Stop giving in to distractions! The gerrymandering decision was McConnell’s goal, top to bottom, for the last four years. It was everything. And now we must pick up the only tool for citizen sovereignty that remains, once the US Supreme Court betrays the people.
(Late addendum! Aaaaand the Post fell for the trick, hook, line and sinker! "Data shows that Justices Neil M. Gorsuch and Brett M. Kavanaugh have disagreed more than any pair of new justices chosen by the same president in decades." Yep, they have the Post suckered and everyone else, giggling I presume.)
(Late addendum! Aaaaand the Post fell for the trick, hook, line and sinker! "Data shows that Justices Neil M. Gorsuch and Brett M. Kavanaugh have disagreed more than any pair of new justices chosen by the same president in decades." Yep, they have the Post suckered and everyone else, giggling I presume.)

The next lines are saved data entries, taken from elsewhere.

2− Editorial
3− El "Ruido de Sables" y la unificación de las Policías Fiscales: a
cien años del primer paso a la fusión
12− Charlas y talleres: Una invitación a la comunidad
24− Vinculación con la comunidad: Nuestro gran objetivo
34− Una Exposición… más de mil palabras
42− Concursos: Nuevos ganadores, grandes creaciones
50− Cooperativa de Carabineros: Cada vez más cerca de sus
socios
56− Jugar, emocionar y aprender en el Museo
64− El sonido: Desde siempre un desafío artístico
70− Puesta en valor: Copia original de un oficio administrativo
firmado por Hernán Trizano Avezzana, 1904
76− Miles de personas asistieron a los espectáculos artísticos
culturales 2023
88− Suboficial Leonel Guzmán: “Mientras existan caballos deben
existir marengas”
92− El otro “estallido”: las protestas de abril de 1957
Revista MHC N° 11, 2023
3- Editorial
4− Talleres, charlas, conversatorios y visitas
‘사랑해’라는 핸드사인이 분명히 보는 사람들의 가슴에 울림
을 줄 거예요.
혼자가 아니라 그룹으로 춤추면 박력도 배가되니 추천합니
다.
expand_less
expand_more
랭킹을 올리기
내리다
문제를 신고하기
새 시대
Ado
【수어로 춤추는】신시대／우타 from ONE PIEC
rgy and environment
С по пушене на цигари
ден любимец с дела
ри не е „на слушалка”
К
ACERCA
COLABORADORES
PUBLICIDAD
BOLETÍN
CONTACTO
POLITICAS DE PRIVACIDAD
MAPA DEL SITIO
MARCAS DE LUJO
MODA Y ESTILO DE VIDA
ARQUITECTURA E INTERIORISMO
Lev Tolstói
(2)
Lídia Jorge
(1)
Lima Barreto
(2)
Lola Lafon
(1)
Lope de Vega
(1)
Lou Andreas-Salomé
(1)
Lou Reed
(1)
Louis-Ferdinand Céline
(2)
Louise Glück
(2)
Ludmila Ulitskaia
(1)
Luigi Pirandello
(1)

== Side note: does this help House subpoenas? ==
In bowing to state-level gerrymander-cheaters, Roberts declared the courts must defer to the sovereign authority of legislatures. Okay then, does that mean he'll support the right of committees in the U.S. House of Representatives to compel testimony and access records, while investigating Trumpist corruption?
(For 25 years GOP-led committees asserted those powers in 'Clinton investigations' that found absolutely nothing, whatsoever.)
No. Of course he won't.
But it does suggest the writhe-maneuver Roberts will use -- side-stepping any ruling at all - claiming the Court cannot intervene in a tiff between the Legislative and Executive Branch.
Malarkey? Yes. But It leaves Pelosi & co. having to enforce subpoenas with just the Capitol Police, while Trump and A.G. William Barr have every other big guy with a gun in D.C.
Or do they? There is a way around this. A clever approach that I will not relate here.
But let's get back to the main topic, the gerrymandering decision that appears to leave us with no recourse against treason-level cheating, other than revolution. Well... almost no recourse.
== One last option? ==
One of you, Erik Brandsberg, suggested a drastic measure that could work, short of violent revolution. It is quite clear in the Constitution: "Each House shall be the judge of the elections, returns and qualifications of its own members.
"The majority in the House of Representatives can set guidelines for electoral fairness, as long as they are not extreme, written to be impartial, providing for equal representation, etc. The rules should be clear and indisputable in their application... based on the fairness of the districts they were elected from. This is a power bestowed upon the house and senate individually that no other branch or chamber can dictate."
A boldly aggressive move... but Mitch McConnell has declared this to be nothing less than a knife fight. He chuckles and brags about it. And so...
== And finally... ==
The well-reported outrage about Trump’s meeting (again) with his KGB-trained handler, Vladimir Putin, revolves around their jocular mocking of concern about Kremlin interference in U.S. elections, and the even creepier jests about “getting rid” of journalists.
(See a vivid portrayal of just a hundred of the journalists killed or disappeared under the New Czar; and Trump then praised MBS, the journalist-killing Saudi prince.)
But there’s a more telling moment. It's when Trump agreed with Putin’s earlier statement the ‘liberalism’ was ‘obsolete.’ In fact, they meant two different things. Two Scoops referred to U.S. Democrats.
But Putin, in an interview with the Financial Times, meant a far broader definition of the term -- the entire experiment in “liberal” democracy, flat-fair markets, open accountability, free speech and all the other innovations pushed by Locke, Adam Smith and the U.S. founders. Its day is done, he declared, confidently.
To see where he intends this to take this planet instead, with Czarist instincts and KGB ferocity - but freed of any Marxist idealist incantations - I recommend you get a short but chilling, near-future science fiction novel by Vladimir Sorokin called DAY OF THE OPRICHNIK. Then two novels about the coming U.S. Civil War: TEARS OF ABRAHAM by Sean Smith and OUR WAR by Craig DiLouie (pre-order).
Our ancestors stood up. You may have to.